Die Mutter Ursula war als arme Dienstmagd in die Gegend gekommen und hatte still und brav ihrer Pflicht gelebt. Allein sie liebte damals, wie sie sagte, die Welt und gab einem Sohn wohlhabender Landleute, gerührt von seiner Gutmütigkeit und Herzenseinfalt, Gehör, also daß sie sich zusammenthaten, arm wie die Thierlein des Feldes, und ein Paar wurden. Denn der Mann wurde sofort von den Seinigen verstoßen und verlassen und sie gaben ihm nicht einmal einen leeren Holzkorb mit. Sie lebten nun kümmerlich als Tagelöhner in einer elenden entlegenen Hütte und waren verlassener, als alle Robinsone auf ihren Inseln. Sie lenkten mit ihrer Einfalt und Geduld alle Hartherzigkeit der Menschen auf sich, mitten in einer reichen und christlich milden Landschaft, wie der Magnet das Eisen; Alles, was von hochmüthigem Mißverstand ringsum vorhanden war, schien sich vereinigt gegen die Armen zu richten, so daß Einer den Andern am Helfen hinderte und sie noch dazu lachten; und Niemand wußte warum, wie es in der Welt so gehen kann.

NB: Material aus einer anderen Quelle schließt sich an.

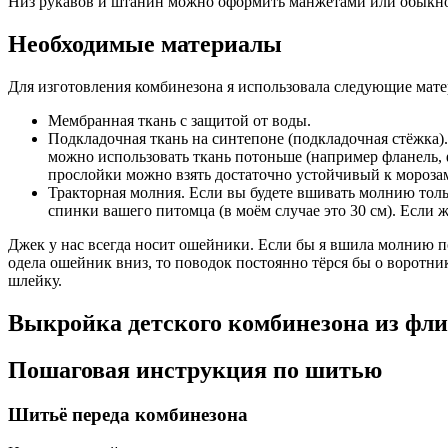
Низ рукавов и штанин можно оформить манжетами или обык
Необходимые материалы
Для изготовления комбинезона я использовала следующие мат
Мембранная ткань с защитой от воды.
Подкладочная ткань на синтепоне (подкладочная стёжка).
можно использовать ткань потоньше (например фланель, 
прослойки можно взять достаточно устойчивый к мороза
Тракторная молния. Если вы будете вшивать молнию тольк
спинки вашего питомца (в моём случае это 30 см). Если 
Джек у нас всегда носит ошейники. Если бы я вшила молнию п
одела ошейник вниз, то поводок постоянно тёрся бы о воротник
шлейку.
Выкройка детского комбинезона из фли
Пошаговая инструкция по шитью
Шитьё переда комбинезона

Das Frauchen war aber immer noch von Weltlust erfüllt. Sie lockte eine dicke Bauernkatze, die in der
Gottfried Keller: Die Leute von Seldwyla, 2. vermehrte Auflage. Göschen, Stuttgart 1874, Seite 226. Digitale Volltext-Ausgabe bei Wikisource, URL: https://de.wikisource.org/w/index.php?title=Seite:Die_Leute_von_Seldwyla_3-4.pdf/502&oldid=- (Version vom 31.7.2018)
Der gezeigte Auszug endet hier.